▶ _PROVIDED ENTRIES_
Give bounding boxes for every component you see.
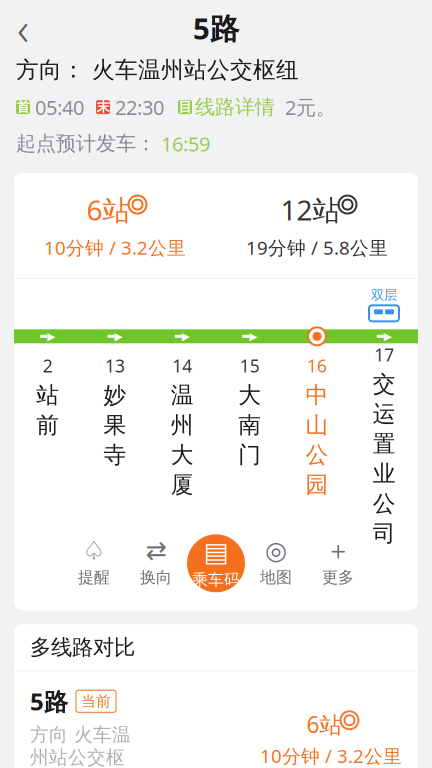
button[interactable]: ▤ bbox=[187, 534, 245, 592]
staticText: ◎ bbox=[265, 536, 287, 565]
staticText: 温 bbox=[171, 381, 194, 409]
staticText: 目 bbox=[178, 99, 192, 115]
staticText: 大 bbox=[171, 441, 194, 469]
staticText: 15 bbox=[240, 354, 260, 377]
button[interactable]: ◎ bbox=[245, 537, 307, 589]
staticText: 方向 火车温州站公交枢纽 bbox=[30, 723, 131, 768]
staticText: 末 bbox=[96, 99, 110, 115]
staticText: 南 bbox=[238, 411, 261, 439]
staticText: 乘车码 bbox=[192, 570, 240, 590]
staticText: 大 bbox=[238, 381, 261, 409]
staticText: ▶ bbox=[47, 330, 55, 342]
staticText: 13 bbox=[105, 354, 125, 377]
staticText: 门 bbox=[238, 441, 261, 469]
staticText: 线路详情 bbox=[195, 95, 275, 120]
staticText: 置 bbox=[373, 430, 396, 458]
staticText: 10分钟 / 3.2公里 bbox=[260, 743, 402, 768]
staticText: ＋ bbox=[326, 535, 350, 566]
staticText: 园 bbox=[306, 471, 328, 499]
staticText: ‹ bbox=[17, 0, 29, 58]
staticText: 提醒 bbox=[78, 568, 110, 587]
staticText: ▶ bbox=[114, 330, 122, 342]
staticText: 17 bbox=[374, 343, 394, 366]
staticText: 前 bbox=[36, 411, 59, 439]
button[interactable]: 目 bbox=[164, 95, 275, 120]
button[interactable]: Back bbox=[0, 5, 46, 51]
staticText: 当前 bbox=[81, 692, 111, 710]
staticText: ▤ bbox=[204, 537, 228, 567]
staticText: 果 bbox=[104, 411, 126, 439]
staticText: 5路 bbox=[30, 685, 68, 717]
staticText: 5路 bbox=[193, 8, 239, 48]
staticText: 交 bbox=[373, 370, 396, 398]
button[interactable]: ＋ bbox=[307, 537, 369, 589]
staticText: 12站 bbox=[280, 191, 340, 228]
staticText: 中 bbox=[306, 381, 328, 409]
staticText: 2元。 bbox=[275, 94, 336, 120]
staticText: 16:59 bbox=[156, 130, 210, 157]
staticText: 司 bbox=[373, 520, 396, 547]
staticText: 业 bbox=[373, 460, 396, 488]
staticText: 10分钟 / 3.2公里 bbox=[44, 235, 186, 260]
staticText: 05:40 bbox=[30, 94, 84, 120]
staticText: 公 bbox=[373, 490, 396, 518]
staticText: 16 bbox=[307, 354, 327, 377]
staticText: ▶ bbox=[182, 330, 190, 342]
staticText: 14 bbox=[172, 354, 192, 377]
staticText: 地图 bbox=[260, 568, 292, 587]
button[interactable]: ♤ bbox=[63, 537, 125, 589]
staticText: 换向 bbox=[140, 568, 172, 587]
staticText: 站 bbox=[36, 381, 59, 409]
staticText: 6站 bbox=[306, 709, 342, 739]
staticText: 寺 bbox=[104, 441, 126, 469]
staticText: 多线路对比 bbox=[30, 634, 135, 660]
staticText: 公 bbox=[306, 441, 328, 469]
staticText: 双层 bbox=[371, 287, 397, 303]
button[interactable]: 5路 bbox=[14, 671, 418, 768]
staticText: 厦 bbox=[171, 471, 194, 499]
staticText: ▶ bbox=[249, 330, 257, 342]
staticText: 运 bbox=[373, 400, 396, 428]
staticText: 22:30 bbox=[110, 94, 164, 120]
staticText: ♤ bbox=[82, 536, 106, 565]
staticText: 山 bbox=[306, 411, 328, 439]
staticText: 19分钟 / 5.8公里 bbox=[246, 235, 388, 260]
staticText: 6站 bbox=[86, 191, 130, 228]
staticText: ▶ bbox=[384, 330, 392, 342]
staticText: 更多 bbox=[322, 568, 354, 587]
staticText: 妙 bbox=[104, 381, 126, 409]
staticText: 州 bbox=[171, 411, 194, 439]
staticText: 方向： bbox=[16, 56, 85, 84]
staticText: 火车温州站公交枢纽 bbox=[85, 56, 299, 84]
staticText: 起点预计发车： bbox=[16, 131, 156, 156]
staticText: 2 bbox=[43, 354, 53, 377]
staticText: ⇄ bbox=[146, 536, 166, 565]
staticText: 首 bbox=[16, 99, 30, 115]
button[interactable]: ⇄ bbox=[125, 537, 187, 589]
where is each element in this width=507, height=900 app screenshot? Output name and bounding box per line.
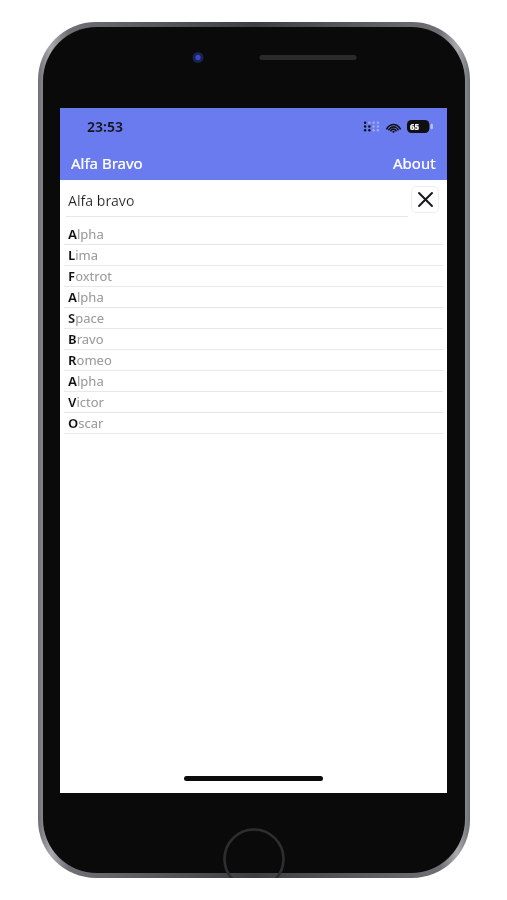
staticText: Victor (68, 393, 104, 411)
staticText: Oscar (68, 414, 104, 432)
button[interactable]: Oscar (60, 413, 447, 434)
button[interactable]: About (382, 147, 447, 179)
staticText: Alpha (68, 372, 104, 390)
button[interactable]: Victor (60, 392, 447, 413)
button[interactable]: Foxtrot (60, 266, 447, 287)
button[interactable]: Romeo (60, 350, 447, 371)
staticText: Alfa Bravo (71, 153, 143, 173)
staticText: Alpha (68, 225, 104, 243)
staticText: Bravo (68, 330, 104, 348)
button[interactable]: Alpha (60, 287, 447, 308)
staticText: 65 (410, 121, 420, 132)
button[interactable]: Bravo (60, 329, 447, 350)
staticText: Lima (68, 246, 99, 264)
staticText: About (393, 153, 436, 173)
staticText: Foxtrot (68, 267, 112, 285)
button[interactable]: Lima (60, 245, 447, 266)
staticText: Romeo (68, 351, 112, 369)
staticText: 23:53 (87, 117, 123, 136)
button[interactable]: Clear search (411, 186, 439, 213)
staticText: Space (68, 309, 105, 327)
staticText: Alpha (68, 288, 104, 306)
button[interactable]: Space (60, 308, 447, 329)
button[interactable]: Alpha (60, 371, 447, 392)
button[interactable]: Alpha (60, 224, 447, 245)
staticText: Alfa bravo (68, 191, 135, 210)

▶ _ACTIVITY_
Extract the full listing exactly, with the pictures left out.

▶ _RESPONSE TO THIS TASK_
Give bounding boxes for every component you see.
button[interactable]: ▤ bbox=[187, 534, 245, 592]
staticText: ◎ bbox=[265, 536, 287, 565]
staticText: 温 bbox=[171, 381, 194, 409]
staticText: 目 bbox=[178, 99, 192, 115]
staticText: 大 bbox=[171, 441, 194, 469]
staticText: 15 bbox=[240, 354, 260, 377]
button[interactable]: ◎ bbox=[245, 537, 307, 589]
staticText: 方向 火车温州站公交枢纽 bbox=[30, 723, 131, 768]
staticText: 末 bbox=[96, 99, 110, 115]
staticText: 南 bbox=[238, 411, 261, 439]
staticText: 乘车码 bbox=[192, 570, 240, 590]
staticText: 大 bbox=[238, 381, 261, 409]
staticText: ▶ bbox=[47, 330, 55, 342]
staticText: 13 bbox=[105, 354, 125, 377]
staticText: 门 bbox=[238, 441, 261, 469]
staticText: 线路详情 bbox=[195, 95, 275, 120]
staticText: 置 bbox=[373, 430, 396, 458]
staticText: 10分钟 / 3.2公里 bbox=[260, 743, 402, 768]
staticText: ＋ bbox=[326, 535, 350, 566]
staticText: 园 bbox=[306, 471, 328, 499]
staticText: ‹ bbox=[17, 0, 29, 58]
staticText: 提醒 bbox=[78, 568, 110, 587]
staticText: ▶ bbox=[114, 330, 122, 342]
staticText: 17 bbox=[374, 343, 394, 366]
staticText: 前 bbox=[36, 411, 59, 439]
button[interactable]: 目 bbox=[164, 95, 275, 120]
button[interactable]: Back bbox=[0, 5, 46, 51]
staticText: 当前 bbox=[81, 692, 111, 710]
staticText: ▤ bbox=[204, 537, 228, 567]
staticText: 果 bbox=[104, 411, 126, 439]
staticText: 5路 bbox=[30, 685, 68, 717]
staticText: 5路 bbox=[193, 8, 239, 48]
staticText: 交 bbox=[373, 370, 396, 398]
button[interactable]: ＋ bbox=[307, 537, 369, 589]
staticText: 12站 bbox=[280, 191, 340, 228]
staticText: 中 bbox=[306, 381, 328, 409]
staticText: 2元。 bbox=[275, 94, 336, 120]
staticText: 16:59 bbox=[156, 130, 210, 157]
staticText: 司 bbox=[373, 520, 396, 547]
staticText: 业 bbox=[373, 460, 396, 488]
staticText: 10分钟 / 3.2公里 bbox=[44, 235, 186, 260]
staticText: 05:40 bbox=[30, 94, 84, 120]
staticText: 公 bbox=[373, 490, 396, 518]
staticText: 16 bbox=[307, 354, 327, 377]
staticText: ▶ bbox=[182, 330, 190, 342]
staticText: 14 bbox=[172, 354, 192, 377]
staticText: 地图 bbox=[260, 568, 292, 587]
button[interactable]: ♤ bbox=[63, 537, 125, 589]
staticText: 换向 bbox=[140, 568, 172, 587]
staticText: 站 bbox=[36, 381, 59, 409]
staticText: 6站 bbox=[306, 709, 342, 739]
staticText: 寺 bbox=[104, 441, 126, 469]
staticText: 多线路对比 bbox=[30, 634, 135, 660]
staticText: 公 bbox=[306, 441, 328, 469]
staticText: 双层 bbox=[371, 287, 397, 303]
button[interactable]: 5路 bbox=[14, 671, 418, 768]
staticText: 厦 bbox=[171, 471, 194, 499]
staticText: ▶ bbox=[249, 330, 257, 342]
staticText: 运 bbox=[373, 400, 396, 428]
staticText: 22:30 bbox=[110, 94, 164, 120]
staticText: ♤ bbox=[82, 536, 106, 565]
staticText: 山 bbox=[306, 411, 328, 439]
staticText: 19分钟 / 5.8公里 bbox=[246, 235, 388, 260]
staticText: 6站 bbox=[86, 191, 130, 228]
staticText: ▶ bbox=[384, 330, 392, 342]
staticText: 更多 bbox=[322, 568, 354, 587]
staticText: 妙 bbox=[104, 381, 126, 409]
staticText: 州 bbox=[171, 411, 194, 439]
staticText: 方向： bbox=[16, 56, 85, 84]
staticText: 火车温州站公交枢纽 bbox=[85, 56, 299, 84]
staticText: 起点预计发车： bbox=[16, 131, 156, 156]
staticText: 2 bbox=[43, 354, 53, 377]
staticText: ⇄ bbox=[146, 536, 166, 565]
staticText: 首 bbox=[16, 99, 30, 115]
button[interactable]: ⇄ bbox=[125, 537, 187, 589]
where is each element in this width=507, height=900 app screenshot? Output name and bounding box per line.
staticText: Victor (68, 393, 104, 411)
staticText: Oscar (68, 414, 104, 432)
button[interactable]: Oscar (60, 413, 447, 434)
button[interactable]: About (382, 147, 447, 179)
staticText: Alpha (68, 372, 104, 390)
button[interactable]: Victor (60, 392, 447, 413)
button[interactable]: Foxtrot (60, 266, 447, 287)
button[interactable]: Romeo (60, 350, 447, 371)
staticText: Alfa Bravo (71, 153, 143, 173)
staticText: Alpha (68, 225, 104, 243)
staticText: Bravo (68, 330, 104, 348)
button[interactable]: Alpha (60, 287, 447, 308)
staticText: 65 (410, 121, 420, 132)
button[interactable]: Bravo (60, 329, 447, 350)
staticText: Lima (68, 246, 99, 264)
staticText: About (393, 153, 436, 173)
staticText: Foxtrot (68, 267, 112, 285)
button[interactable]: Lima (60, 245, 447, 266)
staticText: Romeo (68, 351, 112, 369)
staticText: 23:53 (87, 117, 123, 136)
button[interactable]: Clear search (411, 186, 439, 213)
staticText: Space (68, 309, 105, 327)
staticText: Alpha (68, 288, 104, 306)
button[interactable]: Space (60, 308, 447, 329)
button[interactable]: Alpha (60, 371, 447, 392)
button[interactable]: Alpha (60, 224, 447, 245)
staticText: Alfa bravo (68, 191, 135, 210)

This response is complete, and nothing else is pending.